• **ABOUT THIS EXERCISE**
Lines below that hold the word "Retro" must be copied in full.

_ _ _ _ _

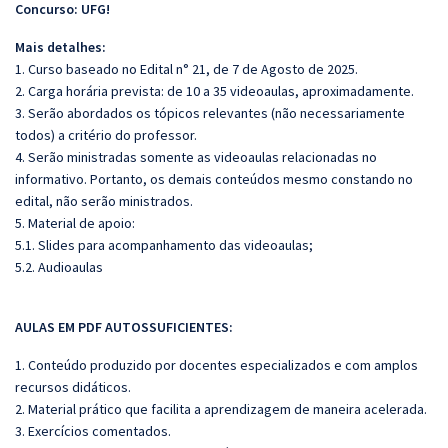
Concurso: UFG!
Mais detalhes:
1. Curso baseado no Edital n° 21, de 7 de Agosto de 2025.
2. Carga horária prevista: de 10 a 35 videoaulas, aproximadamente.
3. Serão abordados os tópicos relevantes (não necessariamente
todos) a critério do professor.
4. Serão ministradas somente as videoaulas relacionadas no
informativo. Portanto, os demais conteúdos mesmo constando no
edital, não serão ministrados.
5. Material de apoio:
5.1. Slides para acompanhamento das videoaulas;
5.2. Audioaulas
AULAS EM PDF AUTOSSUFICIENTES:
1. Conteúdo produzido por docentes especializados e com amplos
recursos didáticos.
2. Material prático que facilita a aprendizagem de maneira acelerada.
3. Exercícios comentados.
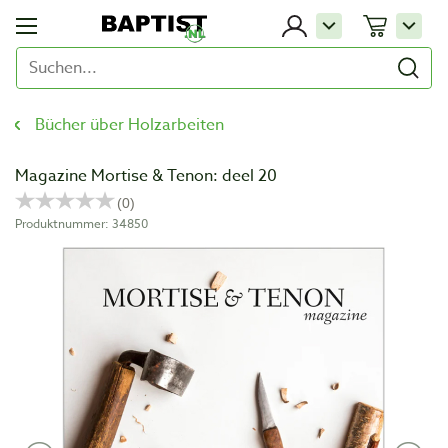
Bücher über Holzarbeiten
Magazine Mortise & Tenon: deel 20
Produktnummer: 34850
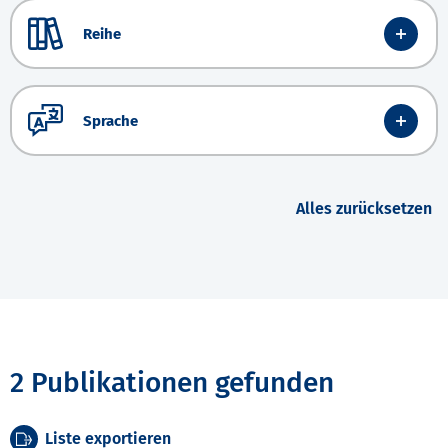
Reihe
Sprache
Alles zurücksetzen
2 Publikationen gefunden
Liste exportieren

_ _ _ _ _

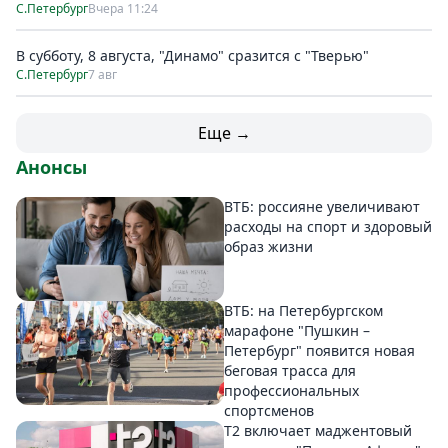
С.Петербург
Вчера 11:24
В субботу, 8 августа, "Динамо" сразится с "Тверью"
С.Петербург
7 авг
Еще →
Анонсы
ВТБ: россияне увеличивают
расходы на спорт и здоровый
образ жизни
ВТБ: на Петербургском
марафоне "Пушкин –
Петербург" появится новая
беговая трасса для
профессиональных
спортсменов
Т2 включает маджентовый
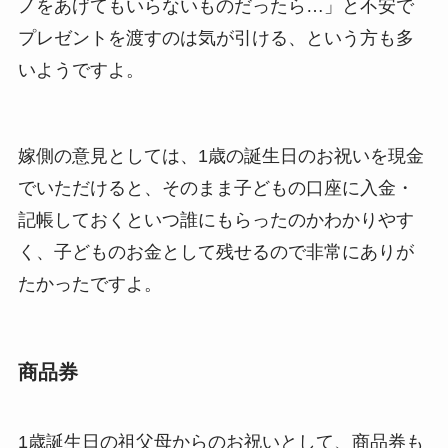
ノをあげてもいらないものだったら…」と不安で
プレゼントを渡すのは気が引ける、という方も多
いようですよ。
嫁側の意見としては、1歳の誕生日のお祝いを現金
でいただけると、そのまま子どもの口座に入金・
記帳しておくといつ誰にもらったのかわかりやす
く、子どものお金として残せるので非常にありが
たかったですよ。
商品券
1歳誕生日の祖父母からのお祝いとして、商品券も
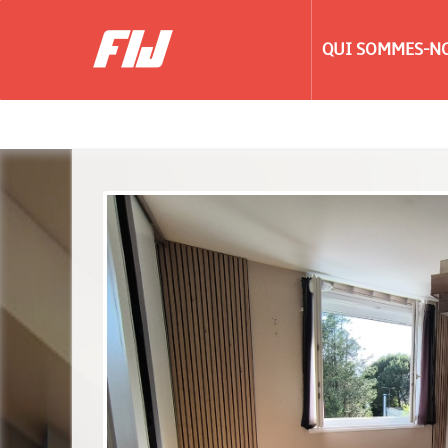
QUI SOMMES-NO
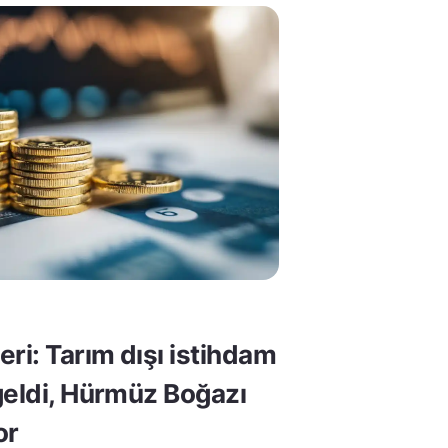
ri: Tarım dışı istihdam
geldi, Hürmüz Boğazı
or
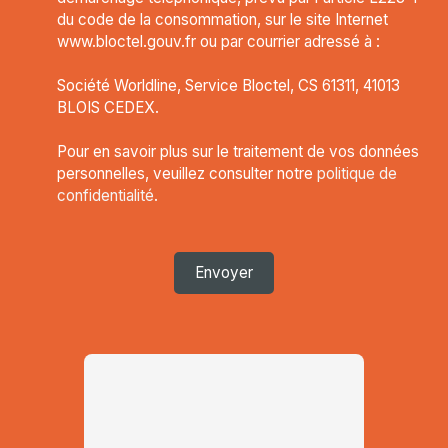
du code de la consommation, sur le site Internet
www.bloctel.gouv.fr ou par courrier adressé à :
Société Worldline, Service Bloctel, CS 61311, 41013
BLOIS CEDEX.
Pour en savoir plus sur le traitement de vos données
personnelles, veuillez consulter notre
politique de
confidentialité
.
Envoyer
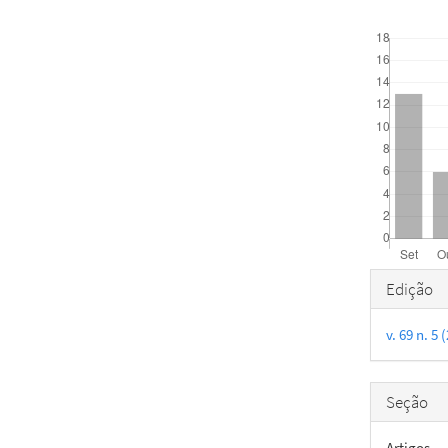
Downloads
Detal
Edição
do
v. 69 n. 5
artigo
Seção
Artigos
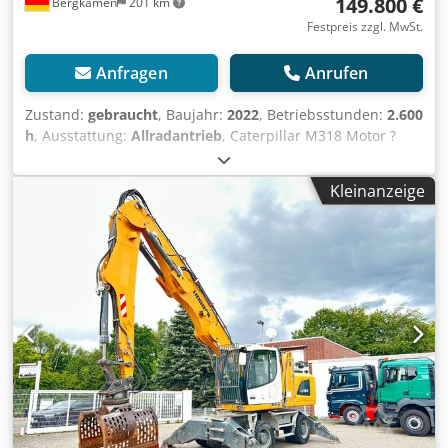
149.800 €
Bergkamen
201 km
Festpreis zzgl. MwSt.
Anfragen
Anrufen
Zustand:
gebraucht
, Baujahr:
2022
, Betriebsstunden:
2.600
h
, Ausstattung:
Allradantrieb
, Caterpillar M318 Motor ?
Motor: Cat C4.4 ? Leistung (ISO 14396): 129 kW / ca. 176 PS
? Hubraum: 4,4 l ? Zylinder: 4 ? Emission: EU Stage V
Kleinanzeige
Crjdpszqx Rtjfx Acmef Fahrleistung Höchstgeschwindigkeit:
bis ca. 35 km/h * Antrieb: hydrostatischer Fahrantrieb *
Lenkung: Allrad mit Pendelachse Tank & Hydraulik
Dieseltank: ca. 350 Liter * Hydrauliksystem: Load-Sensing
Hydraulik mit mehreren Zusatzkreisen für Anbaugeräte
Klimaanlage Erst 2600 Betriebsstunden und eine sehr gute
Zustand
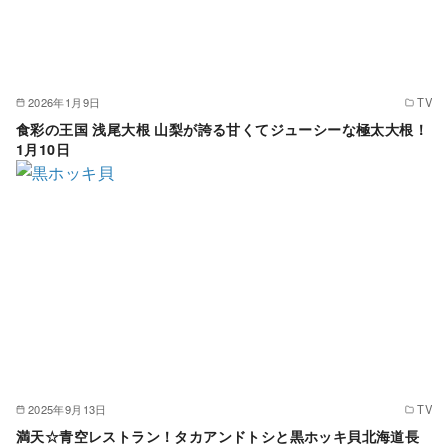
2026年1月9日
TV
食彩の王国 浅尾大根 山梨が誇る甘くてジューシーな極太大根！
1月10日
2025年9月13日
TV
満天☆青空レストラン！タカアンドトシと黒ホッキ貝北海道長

_ _ _ _ _

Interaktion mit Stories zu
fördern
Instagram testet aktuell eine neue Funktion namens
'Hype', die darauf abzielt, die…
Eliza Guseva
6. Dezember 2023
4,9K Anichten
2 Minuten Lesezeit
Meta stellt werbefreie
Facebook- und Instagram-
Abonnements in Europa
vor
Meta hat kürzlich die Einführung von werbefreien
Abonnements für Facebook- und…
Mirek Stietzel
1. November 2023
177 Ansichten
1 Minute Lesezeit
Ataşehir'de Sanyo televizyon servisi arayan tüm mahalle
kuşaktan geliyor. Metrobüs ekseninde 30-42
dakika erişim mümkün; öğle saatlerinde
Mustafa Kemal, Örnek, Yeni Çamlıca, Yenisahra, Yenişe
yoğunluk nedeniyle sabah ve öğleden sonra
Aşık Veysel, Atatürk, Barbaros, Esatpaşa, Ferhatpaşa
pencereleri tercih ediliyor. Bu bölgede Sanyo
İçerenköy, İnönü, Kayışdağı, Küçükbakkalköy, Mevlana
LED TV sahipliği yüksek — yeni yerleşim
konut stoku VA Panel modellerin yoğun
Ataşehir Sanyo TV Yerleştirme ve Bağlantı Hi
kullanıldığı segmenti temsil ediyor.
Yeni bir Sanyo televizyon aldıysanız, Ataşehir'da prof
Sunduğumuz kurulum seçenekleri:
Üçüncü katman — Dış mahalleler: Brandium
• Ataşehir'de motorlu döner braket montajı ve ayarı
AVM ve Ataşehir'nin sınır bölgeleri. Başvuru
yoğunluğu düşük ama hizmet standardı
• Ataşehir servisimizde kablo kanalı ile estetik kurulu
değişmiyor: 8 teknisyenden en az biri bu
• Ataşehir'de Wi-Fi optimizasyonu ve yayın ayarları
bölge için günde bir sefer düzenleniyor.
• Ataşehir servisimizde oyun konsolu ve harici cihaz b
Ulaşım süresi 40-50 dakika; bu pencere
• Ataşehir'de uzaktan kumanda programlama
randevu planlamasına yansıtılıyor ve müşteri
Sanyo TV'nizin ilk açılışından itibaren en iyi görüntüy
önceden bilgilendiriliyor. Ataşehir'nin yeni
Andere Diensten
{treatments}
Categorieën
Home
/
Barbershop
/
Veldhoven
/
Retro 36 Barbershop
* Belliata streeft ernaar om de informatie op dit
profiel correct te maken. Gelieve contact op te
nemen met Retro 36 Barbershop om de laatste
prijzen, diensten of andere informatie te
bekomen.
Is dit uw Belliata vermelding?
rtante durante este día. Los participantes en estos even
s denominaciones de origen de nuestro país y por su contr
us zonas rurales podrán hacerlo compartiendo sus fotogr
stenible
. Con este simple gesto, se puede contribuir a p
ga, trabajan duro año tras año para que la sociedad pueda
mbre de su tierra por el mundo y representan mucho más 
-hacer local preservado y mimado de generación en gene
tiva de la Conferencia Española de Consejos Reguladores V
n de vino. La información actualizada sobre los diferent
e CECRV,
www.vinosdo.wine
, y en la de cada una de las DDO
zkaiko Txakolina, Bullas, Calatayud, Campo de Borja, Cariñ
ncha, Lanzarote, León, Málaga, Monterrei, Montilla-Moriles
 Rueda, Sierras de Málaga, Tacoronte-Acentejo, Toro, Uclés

_ _ _ _ _

• **TASK RESPONSE**
Retro 36 Barbershop
nemen met Retro 36 Barbershop om de laatste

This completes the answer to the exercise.